From all this, one must forever find the dualism of Descartes a very natural conclusion to draw, though it be completely wrong in light of Kant’s Copernican revolution. The particular for man, brought into existence through his perception of the external world, is for his lived consciousness what the concept is for the universal—that which is abstracted from lived consciousness and turned into a concept.
What Kant recognized, from which all proceeding philosophy rightly follows and tarries with, was that man is both an a priori and a posteriori being. Perception of reality presupposes a reality to experience, and this reality itself presupposes an entity which is a part of, yet fundamentally distinct from, the reality it inhabits.
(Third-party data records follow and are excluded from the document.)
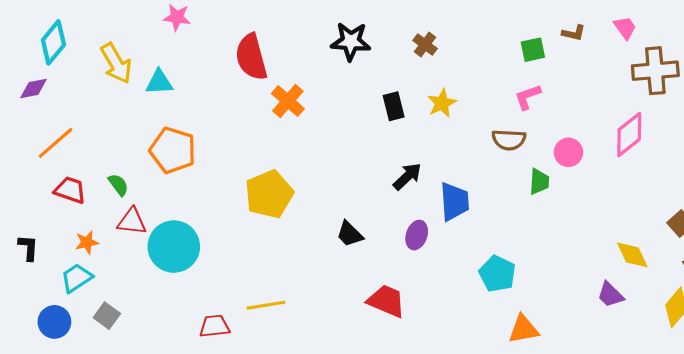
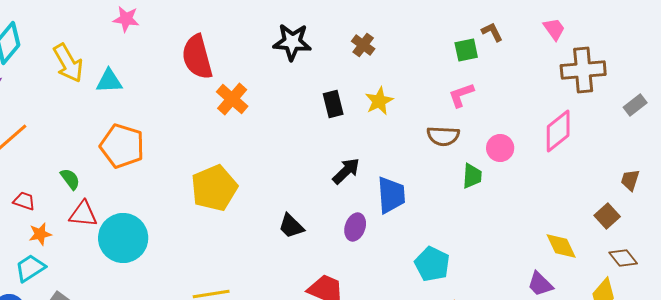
brown L-shape: (574, 33) -> (492, 32), moved, turned -130
red trapezoid: (70, 190) -> (24, 201), moved, size x0.7

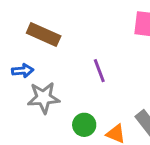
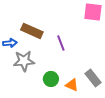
brown rectangle: (44, 35) -> (32, 31), moved

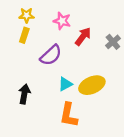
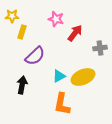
yellow star: (27, 15) -> (12, 16), moved
gray cross: (113, 42) -> (100, 48), moved, turned 32
purple semicircle: (51, 55) -> (35, 56), moved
The a priori nature of man was found within those mental categories that preceded his a posteriori knowledge of them. At once was the nature of man apprehended and unveiled before the whole world in such staggering light as to cause all manner of confusion and misunderstanding. The advancement of learning never seemed nearer to hand than at that moment, but alas, man must always stumble when blinded whilst walking upon uneven ground beneath him.
What followed Kant was post-Kantian idealism, speculative philosophy, dialectical materialism, American pragmatism, Nietzschean perspectivism, Husserlian phenomenology, existentialism, modernism, post-modernism, etc.—most of it extremely influential in its own unique way, but which, like most ideas over time, distorted and changed to suit the needs of its interpreters. To me, everything after Hegel’s dialectical speculation of philosophy seems to be nothing more than a reaction against him; his absolute idealism is the Archimedean point by which all concepts, frameworks, methods, and schools of thought move around—where he stands, there the whole Earth moves.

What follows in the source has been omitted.